• _WHAT THE TASK REQUIRES_
Look below and pull out each line with the word "document".

(Recorded data)

:::::

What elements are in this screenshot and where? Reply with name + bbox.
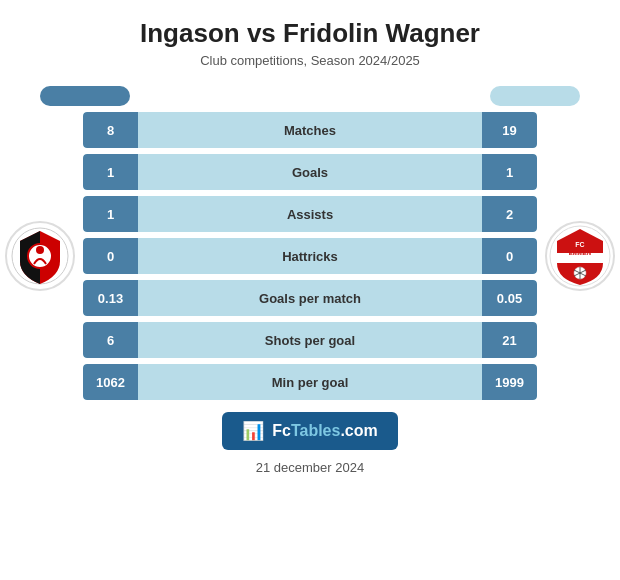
svg-text:FC: FC [575, 241, 584, 248]
left-team-logo [5, 221, 75, 291]
fctables-icon: 📊 [242, 420, 264, 442]
right-team-crest-svg: FC EMMEN 1925 [549, 225, 611, 287]
stat-right-value: 19 [482, 112, 537, 148]
stat-label: Goals [138, 165, 482, 180]
stat-left-value: 1 [83, 196, 138, 232]
stat-left-value: 1 [83, 154, 138, 190]
top-right-bar [490, 86, 580, 106]
stat-left-value: 0 [83, 238, 138, 274]
stat-label: Shots per goal [138, 333, 482, 348]
stat-left-value: 1062 [83, 364, 138, 400]
right-team-logo: FC EMMEN 1925 [545, 221, 615, 291]
stat-right-value: 2 [482, 196, 537, 232]
stat-right-value: 0.05 [482, 280, 537, 316]
stat-row: 1Goals1 [83, 154, 537, 190]
stat-right-value: 1 [482, 154, 537, 190]
stat-label: Matches [138, 123, 482, 138]
page-title: Ingason vs Fridolin Wagner [140, 18, 480, 49]
stat-row: 0Hattricks0 [83, 238, 537, 274]
page-subtitle: Club competitions, Season 2024/2025 [200, 53, 420, 68]
stat-right-value: 0 [482, 238, 537, 274]
stat-left-value: 8 [83, 112, 138, 148]
svg-text:EMMEN: EMMEN [569, 250, 591, 256]
stat-left-value: 6 [83, 322, 138, 358]
stat-right-value: 21 [482, 322, 537, 358]
stat-row: 0.13Goals per match0.05 [83, 280, 537, 316]
fctables-text: FcTables.com [272, 422, 378, 440]
comparison-row: 8Matches191Goals11Assists20Hattricks00.1… [5, 112, 615, 400]
stat-row: 6Shots per goal21 [83, 322, 537, 358]
stat-label: Hattricks [138, 249, 482, 264]
stat-row: 1062Min per goal1999 [83, 364, 537, 400]
stat-label: Assists [138, 207, 482, 222]
svg-text:1925: 1925 [574, 258, 585, 264]
top-left-bar [40, 86, 130, 106]
stats-block: 8Matches191Goals11Assists20Hattricks00.1… [83, 112, 537, 400]
fctables-banner[interactable]: 📊 FcTables.com [222, 412, 398, 450]
stat-label: Goals per match [138, 291, 482, 306]
stat-left-value: 0.13 [83, 280, 138, 316]
stat-right-value: 1999 [482, 364, 537, 400]
svg-point-2 [36, 246, 44, 254]
stat-label: Min per goal [138, 375, 482, 390]
footer-date: 21 december 2024 [256, 460, 364, 475]
stat-row: 1Assists2 [83, 196, 537, 232]
page-wrapper: Ingason vs Fridolin Wagner Club competit… [0, 0, 620, 580]
stat-row: 8Matches19 [83, 112, 537, 148]
left-team-crest-svg [10, 226, 70, 286]
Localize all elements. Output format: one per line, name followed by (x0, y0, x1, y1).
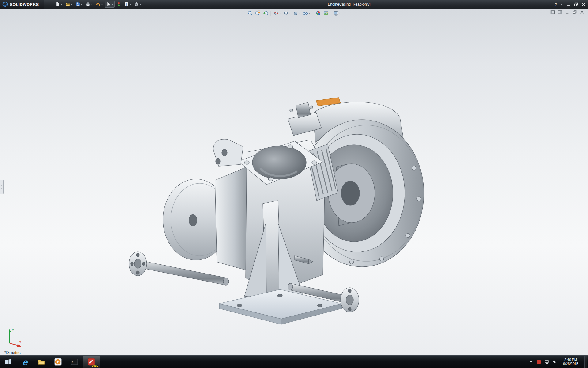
undo-button[interactable] (95, 1, 104, 7)
tray-expand-button[interactable] (529, 359, 533, 364)
print-icon (85, 2, 90, 7)
taskbar-item-internet-explorer[interactable]: e (17, 356, 33, 368)
help-button[interactable]: ? (555, 2, 557, 7)
save-button[interactable] (74, 1, 84, 7)
graphics-area[interactable]: Y X *Dimetric (0, 9, 588, 356)
clock-time: 2:40 PM (563, 358, 578, 362)
tray-icon-display[interactable] (544, 359, 549, 364)
titlebar: SOLIDWORKS (0, 0, 588, 9)
print-button[interactable] (85, 1, 94, 7)
solidworks-version-badge: 2015 (92, 364, 98, 367)
command-prompt-icon: >_ (70, 358, 79, 366)
dropdown-arrow[interactable] (130, 4, 131, 5)
system-tray: 2:40 PM 6/26/2015 (529, 356, 588, 368)
window-controls: ? (555, 0, 586, 9)
tray-icon-volume[interactable] (552, 359, 557, 364)
windows-taskbar: e >_ 2015 (0, 355, 588, 368)
select-button[interactable] (105, 1, 115, 8)
triad-y-label: Y (12, 329, 14, 332)
new-document-button[interactable] (54, 1, 63, 7)
help-dropdown-arrow[interactable] (561, 4, 563, 5)
3ds-logo-icon (2, 2, 8, 7)
maximize-button[interactable] (574, 2, 578, 6)
select-cursor-icon (106, 2, 111, 7)
orientation-triad: Y X (6, 328, 23, 348)
internet-explorer-icon: e (22, 358, 27, 366)
model-engine-casing[interactable] (0, 9, 588, 356)
dropdown-arrow[interactable] (91, 4, 93, 5)
solidworks-brand: SOLIDWORKS (0, 0, 44, 9)
save-floppy-icon (75, 2, 80, 7)
folder-icon (37, 358, 46, 366)
taskbar-clock[interactable]: 2:40 PM 6/26/2015 (560, 358, 581, 366)
taskbar-item-command-prompt[interactable]: >_ (66, 356, 83, 368)
document-title: EngineCasing [Read-only] (328, 2, 370, 6)
view-orientation-label: *Dimetric (4, 350, 21, 355)
file-properties-icon (124, 2, 129, 7)
open-button[interactable] (64, 1, 74, 7)
triad-x-label: X (19, 341, 21, 344)
new-document-icon (55, 2, 60, 7)
brand-name: SOLIDWORKS (10, 2, 39, 7)
taskbar-item-file-explorer[interactable] (33, 356, 50, 368)
taskbar-items: e >_ 2015 (0, 356, 100, 368)
taskbar-item-solidworks[interactable]: 2015 (83, 356, 100, 368)
start-button[interactable] (0, 356, 17, 368)
windows-logo-icon (4, 358, 12, 366)
close-button[interactable] (582, 2, 586, 6)
show-desktop-button[interactable] (584, 356, 587, 368)
dropdown-arrow[interactable] (81, 4, 83, 5)
taskbar-item-media-player[interactable] (50, 356, 66, 368)
file-properties-button[interactable] (123, 1, 132, 7)
task-pane-collapsed-tab[interactable] (0, 180, 4, 194)
menu-toolbar (54, 1, 142, 8)
dropdown-arrow[interactable] (61, 4, 62, 5)
clock-date: 6/26/2015 (563, 362, 578, 366)
options-gear-icon (134, 2, 139, 7)
undo-arrow-icon (96, 2, 100, 7)
dropdown-arrow[interactable] (101, 4, 103, 5)
svg-text:>_: >_ (72, 360, 75, 363)
dropdown-arrow[interactable] (71, 4, 73, 5)
rebuild-traffic-light-icon (116, 2, 121, 7)
tray-icon-solidworks[interactable] (537, 360, 541, 364)
rebuild-button[interactable] (115, 1, 122, 7)
open-folder-icon (65, 2, 70, 7)
media-player-icon (54, 358, 62, 366)
minimize-button[interactable] (566, 2, 570, 6)
dropdown-arrow[interactable] (140, 4, 141, 5)
dropdown-arrow[interactable] (111, 4, 113, 5)
options-button[interactable] (133, 1, 142, 7)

:::::

• _TASK RESULT_
new-document-button[interactable] (54, 1, 63, 7)
document-title: EngineCasing [Read-only] (328, 2, 370, 6)
new-document-icon (55, 2, 60, 7)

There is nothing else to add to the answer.